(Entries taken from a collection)
————

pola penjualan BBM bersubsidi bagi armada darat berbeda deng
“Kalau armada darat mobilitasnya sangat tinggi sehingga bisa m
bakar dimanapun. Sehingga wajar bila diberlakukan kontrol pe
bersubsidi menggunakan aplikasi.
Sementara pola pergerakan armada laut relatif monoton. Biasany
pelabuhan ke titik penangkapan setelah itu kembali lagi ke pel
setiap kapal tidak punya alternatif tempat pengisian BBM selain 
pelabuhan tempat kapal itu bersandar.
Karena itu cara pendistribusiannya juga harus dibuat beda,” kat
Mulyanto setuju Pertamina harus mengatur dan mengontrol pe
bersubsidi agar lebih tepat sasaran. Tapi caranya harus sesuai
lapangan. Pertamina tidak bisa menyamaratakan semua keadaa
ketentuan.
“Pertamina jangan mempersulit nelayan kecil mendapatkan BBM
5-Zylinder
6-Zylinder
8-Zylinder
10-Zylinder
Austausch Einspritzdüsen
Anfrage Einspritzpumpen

————

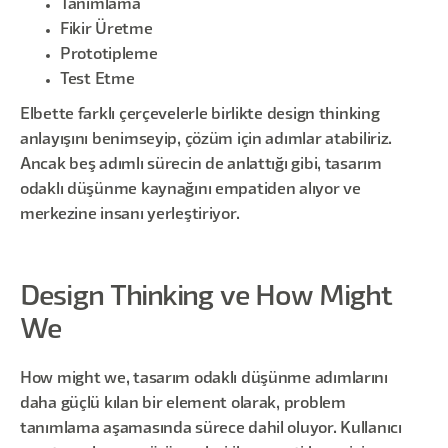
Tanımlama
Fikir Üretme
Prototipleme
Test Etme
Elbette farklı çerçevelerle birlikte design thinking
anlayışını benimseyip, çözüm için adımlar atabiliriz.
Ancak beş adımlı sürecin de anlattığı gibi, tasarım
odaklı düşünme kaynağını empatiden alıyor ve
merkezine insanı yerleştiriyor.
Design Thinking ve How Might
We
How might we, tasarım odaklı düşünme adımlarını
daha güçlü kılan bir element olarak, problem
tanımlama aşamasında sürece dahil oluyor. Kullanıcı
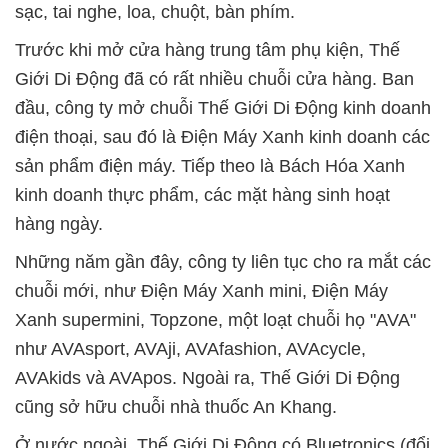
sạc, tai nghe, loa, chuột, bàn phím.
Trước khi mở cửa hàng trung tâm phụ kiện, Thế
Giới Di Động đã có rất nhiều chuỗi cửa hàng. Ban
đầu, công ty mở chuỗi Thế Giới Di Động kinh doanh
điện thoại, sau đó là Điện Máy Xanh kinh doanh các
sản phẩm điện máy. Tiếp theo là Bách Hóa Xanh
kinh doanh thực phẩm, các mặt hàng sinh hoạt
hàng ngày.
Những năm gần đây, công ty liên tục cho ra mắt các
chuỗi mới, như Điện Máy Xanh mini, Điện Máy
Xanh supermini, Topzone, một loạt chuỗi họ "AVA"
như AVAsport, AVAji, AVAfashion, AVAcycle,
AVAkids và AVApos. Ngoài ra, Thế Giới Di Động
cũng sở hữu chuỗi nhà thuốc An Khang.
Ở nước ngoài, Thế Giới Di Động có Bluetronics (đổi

————

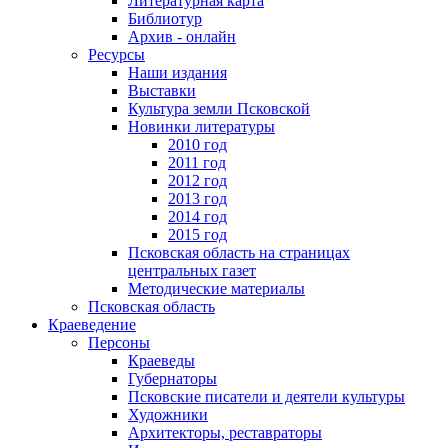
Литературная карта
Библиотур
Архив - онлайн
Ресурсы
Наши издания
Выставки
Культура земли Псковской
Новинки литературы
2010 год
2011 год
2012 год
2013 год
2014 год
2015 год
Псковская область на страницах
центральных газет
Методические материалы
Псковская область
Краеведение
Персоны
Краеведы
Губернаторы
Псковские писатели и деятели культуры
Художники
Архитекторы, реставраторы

————

EXERCISE DESCRIPTION:
Leaving each picture behind, please give again exactly the lines above from the one with "odaklı düşünme kaynağını empatiden alıyor ve" through the one with "Trước khi mở cửa hàng trung tâm phụ kiện, Thế", both included, and no others.

RESPONSE TO THE EXERCISE:
odaklı düşünme kaynağını empatiden alıyor ve
merkezine insanı yerleştiriyor.
Design Thinking ve How Might
We
How might we, tasarım odaklı düşünme adımlarını
daha güçlü kılan bir element olarak, problem
tanımlama aşamasında sürece dahil oluyor. Kullanıcı
sạc, tai nghe, loa, chuột, bàn phím.
Trước khi mở cửa hàng trung tâm phụ kiện, Thế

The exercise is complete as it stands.